[Data items]
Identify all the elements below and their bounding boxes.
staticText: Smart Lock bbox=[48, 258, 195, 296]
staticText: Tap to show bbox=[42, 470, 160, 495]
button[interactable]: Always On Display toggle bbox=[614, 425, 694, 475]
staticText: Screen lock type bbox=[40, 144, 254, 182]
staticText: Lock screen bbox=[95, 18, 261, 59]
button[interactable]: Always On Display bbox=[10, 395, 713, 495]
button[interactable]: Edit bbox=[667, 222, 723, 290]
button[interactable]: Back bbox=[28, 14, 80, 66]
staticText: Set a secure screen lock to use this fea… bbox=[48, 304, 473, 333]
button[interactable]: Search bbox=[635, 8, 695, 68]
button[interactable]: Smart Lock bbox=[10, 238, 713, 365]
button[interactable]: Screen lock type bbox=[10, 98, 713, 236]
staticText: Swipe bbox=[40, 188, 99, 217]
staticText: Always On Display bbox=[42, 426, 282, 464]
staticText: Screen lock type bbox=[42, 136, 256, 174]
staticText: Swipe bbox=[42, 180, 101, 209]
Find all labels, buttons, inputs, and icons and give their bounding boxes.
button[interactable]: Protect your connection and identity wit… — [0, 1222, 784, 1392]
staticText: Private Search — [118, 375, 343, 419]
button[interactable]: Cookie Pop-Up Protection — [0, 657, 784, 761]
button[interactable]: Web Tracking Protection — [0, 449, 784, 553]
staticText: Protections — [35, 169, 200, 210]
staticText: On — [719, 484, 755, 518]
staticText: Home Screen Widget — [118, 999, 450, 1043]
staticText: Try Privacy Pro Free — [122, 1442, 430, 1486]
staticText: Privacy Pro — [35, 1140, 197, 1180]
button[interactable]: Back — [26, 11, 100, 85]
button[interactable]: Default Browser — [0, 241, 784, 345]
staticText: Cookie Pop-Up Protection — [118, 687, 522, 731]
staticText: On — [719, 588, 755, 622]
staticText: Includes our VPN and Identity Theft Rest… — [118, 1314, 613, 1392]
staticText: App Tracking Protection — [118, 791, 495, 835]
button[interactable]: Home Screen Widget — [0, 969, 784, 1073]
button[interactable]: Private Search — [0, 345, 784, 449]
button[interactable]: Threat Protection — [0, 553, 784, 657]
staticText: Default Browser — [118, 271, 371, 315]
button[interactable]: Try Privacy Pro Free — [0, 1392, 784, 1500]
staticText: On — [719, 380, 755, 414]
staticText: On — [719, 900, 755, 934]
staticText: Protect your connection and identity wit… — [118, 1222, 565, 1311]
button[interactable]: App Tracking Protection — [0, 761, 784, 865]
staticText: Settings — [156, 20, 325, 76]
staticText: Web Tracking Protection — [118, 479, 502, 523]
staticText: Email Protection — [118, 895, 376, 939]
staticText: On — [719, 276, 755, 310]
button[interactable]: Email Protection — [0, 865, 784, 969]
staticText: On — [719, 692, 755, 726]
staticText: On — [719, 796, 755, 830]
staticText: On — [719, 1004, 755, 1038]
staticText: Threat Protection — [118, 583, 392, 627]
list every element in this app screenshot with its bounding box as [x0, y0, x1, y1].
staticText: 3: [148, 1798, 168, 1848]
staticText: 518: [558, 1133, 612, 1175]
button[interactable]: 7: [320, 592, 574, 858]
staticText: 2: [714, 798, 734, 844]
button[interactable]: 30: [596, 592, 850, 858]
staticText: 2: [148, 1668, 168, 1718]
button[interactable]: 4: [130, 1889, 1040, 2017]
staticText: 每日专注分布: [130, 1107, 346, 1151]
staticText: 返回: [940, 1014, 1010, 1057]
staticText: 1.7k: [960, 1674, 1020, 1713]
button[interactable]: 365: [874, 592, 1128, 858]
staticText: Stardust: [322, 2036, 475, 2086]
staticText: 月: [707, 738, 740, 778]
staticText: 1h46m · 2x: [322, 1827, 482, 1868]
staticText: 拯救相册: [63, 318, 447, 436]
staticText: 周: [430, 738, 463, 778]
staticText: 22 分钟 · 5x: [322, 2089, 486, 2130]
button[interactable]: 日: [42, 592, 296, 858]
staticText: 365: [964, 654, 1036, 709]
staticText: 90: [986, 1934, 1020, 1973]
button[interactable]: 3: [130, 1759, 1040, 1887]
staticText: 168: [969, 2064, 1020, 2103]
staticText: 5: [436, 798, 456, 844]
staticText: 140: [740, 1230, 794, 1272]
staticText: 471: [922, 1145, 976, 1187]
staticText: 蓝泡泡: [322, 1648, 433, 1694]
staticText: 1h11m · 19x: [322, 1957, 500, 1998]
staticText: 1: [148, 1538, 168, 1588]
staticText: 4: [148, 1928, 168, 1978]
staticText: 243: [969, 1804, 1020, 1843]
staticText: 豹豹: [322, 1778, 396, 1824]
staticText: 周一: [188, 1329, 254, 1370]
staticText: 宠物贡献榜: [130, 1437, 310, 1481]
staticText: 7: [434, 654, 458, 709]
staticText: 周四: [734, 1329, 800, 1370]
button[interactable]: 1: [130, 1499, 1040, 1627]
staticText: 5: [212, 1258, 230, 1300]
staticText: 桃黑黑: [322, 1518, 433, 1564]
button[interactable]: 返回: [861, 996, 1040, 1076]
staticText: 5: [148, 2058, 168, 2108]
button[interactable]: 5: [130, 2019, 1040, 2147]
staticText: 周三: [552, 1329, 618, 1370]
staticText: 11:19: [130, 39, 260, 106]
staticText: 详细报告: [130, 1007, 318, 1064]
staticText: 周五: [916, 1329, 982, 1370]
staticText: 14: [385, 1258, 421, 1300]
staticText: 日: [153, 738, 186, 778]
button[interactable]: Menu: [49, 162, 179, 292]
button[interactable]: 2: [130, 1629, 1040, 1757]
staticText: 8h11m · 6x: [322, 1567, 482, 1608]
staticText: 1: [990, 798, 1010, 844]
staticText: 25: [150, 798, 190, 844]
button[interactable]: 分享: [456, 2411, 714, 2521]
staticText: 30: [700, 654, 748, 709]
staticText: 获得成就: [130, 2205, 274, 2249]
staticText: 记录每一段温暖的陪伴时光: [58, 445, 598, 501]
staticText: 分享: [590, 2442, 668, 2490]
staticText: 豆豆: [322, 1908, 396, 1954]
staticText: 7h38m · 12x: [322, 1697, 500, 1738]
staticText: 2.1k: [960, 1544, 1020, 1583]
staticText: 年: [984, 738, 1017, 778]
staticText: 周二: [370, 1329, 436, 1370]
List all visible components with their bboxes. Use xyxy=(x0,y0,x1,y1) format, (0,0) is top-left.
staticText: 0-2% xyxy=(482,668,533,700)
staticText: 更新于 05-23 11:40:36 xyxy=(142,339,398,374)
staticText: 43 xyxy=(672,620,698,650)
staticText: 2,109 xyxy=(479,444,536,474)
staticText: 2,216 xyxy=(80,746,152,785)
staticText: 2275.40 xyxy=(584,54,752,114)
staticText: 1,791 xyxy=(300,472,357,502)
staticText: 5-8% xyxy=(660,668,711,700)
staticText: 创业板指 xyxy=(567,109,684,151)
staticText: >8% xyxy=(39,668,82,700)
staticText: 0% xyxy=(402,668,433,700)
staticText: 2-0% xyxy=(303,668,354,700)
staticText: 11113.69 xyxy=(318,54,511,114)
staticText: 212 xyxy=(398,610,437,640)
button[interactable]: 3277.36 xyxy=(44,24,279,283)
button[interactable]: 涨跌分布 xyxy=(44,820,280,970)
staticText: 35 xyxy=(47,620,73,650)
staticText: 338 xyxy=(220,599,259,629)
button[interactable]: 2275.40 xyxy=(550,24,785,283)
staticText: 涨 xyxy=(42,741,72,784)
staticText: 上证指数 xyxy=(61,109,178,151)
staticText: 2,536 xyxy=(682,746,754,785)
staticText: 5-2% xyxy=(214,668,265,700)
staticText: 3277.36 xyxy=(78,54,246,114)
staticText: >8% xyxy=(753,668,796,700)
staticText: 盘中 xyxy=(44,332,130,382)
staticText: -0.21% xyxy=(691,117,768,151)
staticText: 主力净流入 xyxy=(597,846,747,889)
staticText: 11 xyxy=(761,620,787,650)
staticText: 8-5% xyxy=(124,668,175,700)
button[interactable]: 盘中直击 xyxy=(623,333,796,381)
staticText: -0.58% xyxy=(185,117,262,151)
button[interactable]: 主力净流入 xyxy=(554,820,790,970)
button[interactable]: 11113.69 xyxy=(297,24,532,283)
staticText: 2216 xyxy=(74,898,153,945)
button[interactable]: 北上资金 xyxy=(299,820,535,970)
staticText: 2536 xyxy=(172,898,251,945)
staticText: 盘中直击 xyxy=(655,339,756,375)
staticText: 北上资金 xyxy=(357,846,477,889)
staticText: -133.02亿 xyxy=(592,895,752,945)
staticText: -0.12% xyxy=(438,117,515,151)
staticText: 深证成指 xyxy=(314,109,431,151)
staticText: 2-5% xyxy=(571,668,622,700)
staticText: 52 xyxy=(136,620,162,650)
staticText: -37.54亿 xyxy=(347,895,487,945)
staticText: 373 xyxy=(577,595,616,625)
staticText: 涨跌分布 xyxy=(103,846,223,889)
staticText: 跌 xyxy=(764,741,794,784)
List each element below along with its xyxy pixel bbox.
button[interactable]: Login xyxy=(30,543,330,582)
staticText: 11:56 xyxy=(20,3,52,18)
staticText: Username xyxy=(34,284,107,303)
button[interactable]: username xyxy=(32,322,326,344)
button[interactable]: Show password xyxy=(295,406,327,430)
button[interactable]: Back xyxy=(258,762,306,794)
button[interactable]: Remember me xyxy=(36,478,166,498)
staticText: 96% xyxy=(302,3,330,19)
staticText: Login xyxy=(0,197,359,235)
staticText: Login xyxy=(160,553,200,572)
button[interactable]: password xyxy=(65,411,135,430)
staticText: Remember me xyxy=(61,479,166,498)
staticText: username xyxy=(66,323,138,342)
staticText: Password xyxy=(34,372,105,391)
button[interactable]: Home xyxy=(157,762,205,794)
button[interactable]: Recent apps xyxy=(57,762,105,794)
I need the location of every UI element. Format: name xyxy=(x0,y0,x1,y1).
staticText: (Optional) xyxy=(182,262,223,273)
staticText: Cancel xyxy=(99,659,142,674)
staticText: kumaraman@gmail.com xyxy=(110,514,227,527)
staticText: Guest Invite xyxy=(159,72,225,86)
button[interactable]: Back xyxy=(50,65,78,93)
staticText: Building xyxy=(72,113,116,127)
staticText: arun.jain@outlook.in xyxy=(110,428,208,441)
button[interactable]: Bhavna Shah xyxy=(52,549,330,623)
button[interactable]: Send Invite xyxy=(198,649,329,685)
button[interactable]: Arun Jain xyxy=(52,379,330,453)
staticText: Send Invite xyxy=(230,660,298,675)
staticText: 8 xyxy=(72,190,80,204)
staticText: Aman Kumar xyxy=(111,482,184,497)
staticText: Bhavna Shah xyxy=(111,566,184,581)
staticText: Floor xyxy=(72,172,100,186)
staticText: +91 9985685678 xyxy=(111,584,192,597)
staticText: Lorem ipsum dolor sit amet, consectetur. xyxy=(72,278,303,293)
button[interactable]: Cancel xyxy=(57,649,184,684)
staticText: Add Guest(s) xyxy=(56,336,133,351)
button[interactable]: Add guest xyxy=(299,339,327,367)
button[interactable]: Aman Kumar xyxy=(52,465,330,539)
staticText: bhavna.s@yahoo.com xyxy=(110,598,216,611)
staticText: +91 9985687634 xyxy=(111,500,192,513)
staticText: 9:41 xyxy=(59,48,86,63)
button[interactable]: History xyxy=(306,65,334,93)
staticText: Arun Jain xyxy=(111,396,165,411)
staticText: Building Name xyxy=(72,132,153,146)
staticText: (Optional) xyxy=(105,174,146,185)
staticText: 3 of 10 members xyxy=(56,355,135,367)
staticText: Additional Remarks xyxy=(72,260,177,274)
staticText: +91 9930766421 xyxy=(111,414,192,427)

■ Problem requirements: Gather from the data above every line with the string "Browser".

■ Answer space:
button[interactable]: Default Browser — [0, 241, 784, 345]
staticText: Default Browser — [118, 271, 371, 315]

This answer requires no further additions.